D-hall with a side of coronavirus
September 10, 2020
Our university’s biggest social distancing weakness is dinnertime. Our relationships with fellow students build a strong campus community. But we may end up with less people in that community if we don’t give each other personal space in the D-Hall line.
An average 6 p.m. view from the Marketplace’s dinner line gets worse the longer you look. Students behave well once on the pre-marked social distancing dots. There’s minimal pushing ahead or shortening up the lines.
But social distancing stops where the dots and rope barriers end. At peak eating times, the inexorable pressure of hungry students pushes everyone closer as the line snakes up Elrod Commons’ main stairs. Six feet apart drops to four or two. The same people stand together for the 10 minutes it can take for the line to creep downstairs.
This isn’t social distancing and it isn’t unique to the Marketplace.
At Foodside and Fieldside, spacing in line is acceptable until students spill out into the courtyard. People grabbing pickup orders mingle in Fieldside’s small waiting area. Students eating at Café 77 form crowded lines on the porch of Elrod Commons. The E. Café has students at the end of the line clogging up the hallway and the pickup area fills rapidly.
I’ve seen other students sharing the same social distancing dot at least once in every restaurant I’ve been to. The twin troubles of overflowing lines and packed waiting areas are common. Each dining space on campus is a sad new variation on the same theme.
Lines aside, the indoor dining options don’t inspire confidence. The people who aren’t allowed to visit others’ rooms can sit at the same table in the Marketplace or Evans Hall. Seats at the tables are not six feet apart.

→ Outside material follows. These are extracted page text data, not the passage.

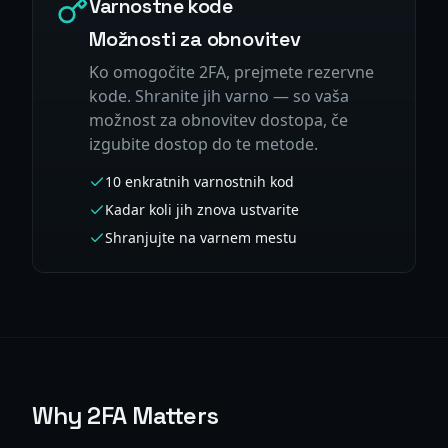
Varnostne kode
Možnosti za obnovitev
Ko omogočite 2FA, prejmete rezervne
kode. Shranite jih varno — so vaša
možnost za obnovitev dostopa, če
izgubite dostop do te metode.
10 enkratnih varnostnih kod
Kadar koli jih znova ustvarite
Shranjujte na varnem mestu
Why 2FA Matters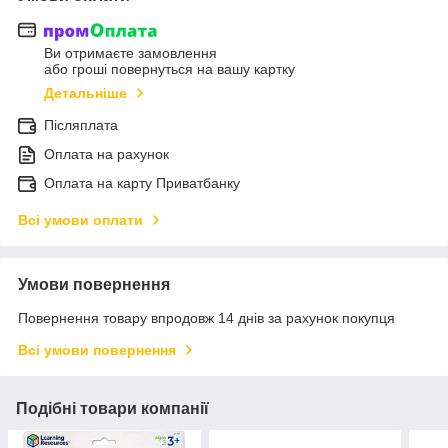
Ви отримаєте замовлення
або гроші повернуться на вашу картку
Детальніше
Післяплата
Оплата на рахунок
Оплата на карту Приватбанку
Всі умови оплати
Умови повернення
Повернення товару впродовж 14 днів за рахунок покупця
Всі умови повернення
Подібні товари компанії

And of course, you have to remove your mask while eating.
None of these social distancing woes are inherently the fault of dining staff, students or the university. The dining system was built for times when close contact is permissible and there have been considerable efforts to improve it.

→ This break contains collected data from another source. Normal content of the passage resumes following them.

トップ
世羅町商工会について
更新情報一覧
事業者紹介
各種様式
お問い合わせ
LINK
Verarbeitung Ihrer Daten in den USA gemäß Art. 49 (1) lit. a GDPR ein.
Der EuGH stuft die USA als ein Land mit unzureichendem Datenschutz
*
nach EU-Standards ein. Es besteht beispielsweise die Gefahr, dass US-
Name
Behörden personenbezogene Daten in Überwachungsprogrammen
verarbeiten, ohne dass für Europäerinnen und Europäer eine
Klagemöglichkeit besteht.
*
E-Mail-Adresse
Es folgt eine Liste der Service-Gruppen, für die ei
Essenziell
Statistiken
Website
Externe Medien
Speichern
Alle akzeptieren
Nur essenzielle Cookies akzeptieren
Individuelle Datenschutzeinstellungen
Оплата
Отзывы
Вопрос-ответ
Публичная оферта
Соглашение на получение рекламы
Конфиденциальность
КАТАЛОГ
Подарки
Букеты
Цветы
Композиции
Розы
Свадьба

But the current precautions enable unsafe conditions – and that can’t continue.
Far more students travel through dining hall traffic jams than attend irresponsible parties. Partying is reckless and unjustifiable. But the spectacle of unsafe partying draws much more attention than grabbing your lunch. The less dramatic problem affects more people every day yet is overlooked in favor of anti-partying enforcement.
The socially distanced dining system can’t handle peak demand. Many eateries on campus are compliant at unpopular hours and overflowing at mealtimes. Barriers and the end of self-serve dining disrupt the natural ebb and flow of students that the Marketplace used to handle well.
There are many routes to improving our everyday lines and lives. The social distancing barriers and dots should be extended in food serving locations. Closing indoor dining areas might be necessary – which is one way some places could expand their socially distanced line capacity.
Maybe we should determine if calling ahead or online ordering is possible, and what places it is possible for. Administration could consider regulating scheduled dining times and locations. We can’t leave such a massive gap in our school safety unfilled.
Every Washington and Lee student has a duty to stay socially distanced and keep their classmates safe. The vast majority of people I’ve seen are taking COVID-19 seriously. People I know are taking uncomfortable distanced lab sections and sacrificing in-person learning. I’m in Cantatrici, and we practice singing through KN95 masks.
Individual responsibility is not the whole story. Some of the systems we’re living in make exercising that responsibility difficult. The administration needs to act now, make rule-breaking behavior unattractive and help us stay safer as a community.
We need help from administration, more consideration for our fellow students… and more dots.